An example could be as follows:

External IP address

pixfirewall(config)# external IP address 12.25.241.2 255.255.255.252 (this IP address, netmask combination should not be used, it is shown here for example only. Use the IP address/mask provided by your ISP).

Then the IP address inside

the internal ip address

pixfirewall(config)# internal IP address 192.168.0.1 255.255.255.0

A word about IP addresses is in order here.

One way to preserve public IP addresses is through the use of blocks of non-routable IP addresses specified in RFC 1597. You may sometimes hear them referred to as “private” IP addresses, which is nice, but not technically accurate. There are three different blocks to choose from:

10.0.0.0 – 10.255.255.255 with a netmask of 255.0.0.0

172.16.0.0 – 172.31.255.255 with a netmask of 255.255.0.0

192.168.0.0 – 192.168.255.255 with a netmask of 255.255.255.0

as long as your internal network IP addresses are all in one of these address space blocks, you won’t need to introduce routing complexity into your LAN. An example example for those who don’t know is shown below:

PIX – 192.168.0.1 netmask 255.255.255.0

File/DHCP server – 192.168.0.2 netmask 255.255.255.0

Workstation – 192.168.0.10 – 192.168.0.254 netmask (each) 255.255.255.0

* I intentionally skipped the 192.168.0.3-9 addresses to plan for future expansion and the possible need for additional servers, you don’t have to.

* Configure your DHCP server to distribute addresses in the specified block using the DNS server provided by your ISP for name resolution. Be sure to change this if you ever decide to install a name server in your own network.

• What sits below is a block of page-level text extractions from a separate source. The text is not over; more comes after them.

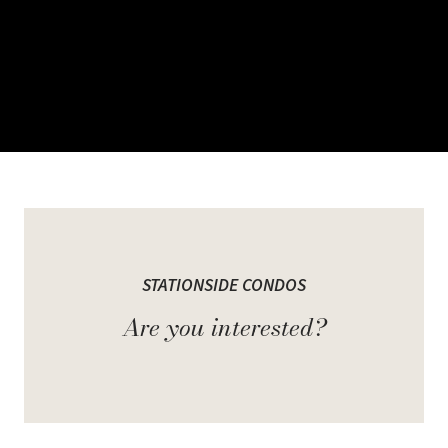
Welcome to Stationside
Condos
STATIONSIDE CONDOS
Are you interested?
The next stop to your new chapter. This two-tower building signals
the newly emerging core of downtown Milton. With the future
Milton GO Station just steps away. Stationside is a conduit of
accessibility that empowers you to get to where you need to be
with ease.Featuring expansive indoor and outdoor amenities with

* If you don’t want to set up a DHCP server, just configure each PC with IP address, default gateway, netmask and DNS server.

It is very important now to add a default route to the PIX configuration. Another term for default route is “default gateway.” You need to tell the PIX that if it receives traffic destined for a non-directly connected network, it should forward it to the connected ISP router. Your ISP should have provided you with your default gateway IP address when you received your configuration information.

Here is the syntax:

Road

The English translation is “if the packet destined for the interface on the network specified in the network address is limited by mask, then its route through a next hop in the order if you want to be used to give an indication of distance.

For example

pixfirewall(config)# Route outside 0 0 1

(if packets are destined outside the network to any IP address with any netmask, send them through the ISP’s default gateway, which is one hop away, i.e. the device that the PIX is connected to on the outside interface).

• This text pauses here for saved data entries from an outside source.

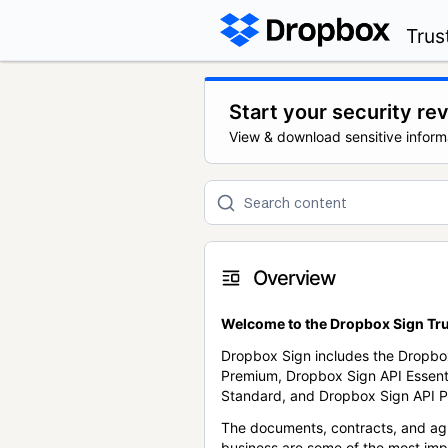
Trus
Start your security re
View & download sensitive inform
Overview
Welcome to the Dropbox Sign Tru
Dropbox Sign includes the Dropbo
Premium, Dropbox Sign API Essent
Standard, and Dropbox Sign API P
The documents, contracts, and ag
business are some of the most im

To password protect your PIX to prevent unauthorized access, use something secure and hard to guess. Try to stay away from names of spouses, children, pets, birthdays or other easily guessable variables. Whenever possible, use a combination of letters and numbers. The syntax is as follows (but please do not use cisco as your current password)

pixfirewall(config)# Passwd cisco (note the abbreviated spelling of password) this will set a password for basic access (remember the pixfirewall> prompt?)

pixfirewall(config)# Enable password cisco This will set the password for administrative access

Now that your PIX has been given a basic configuration, you should be able to access the Internet, while preventing unauthorized access to your resources.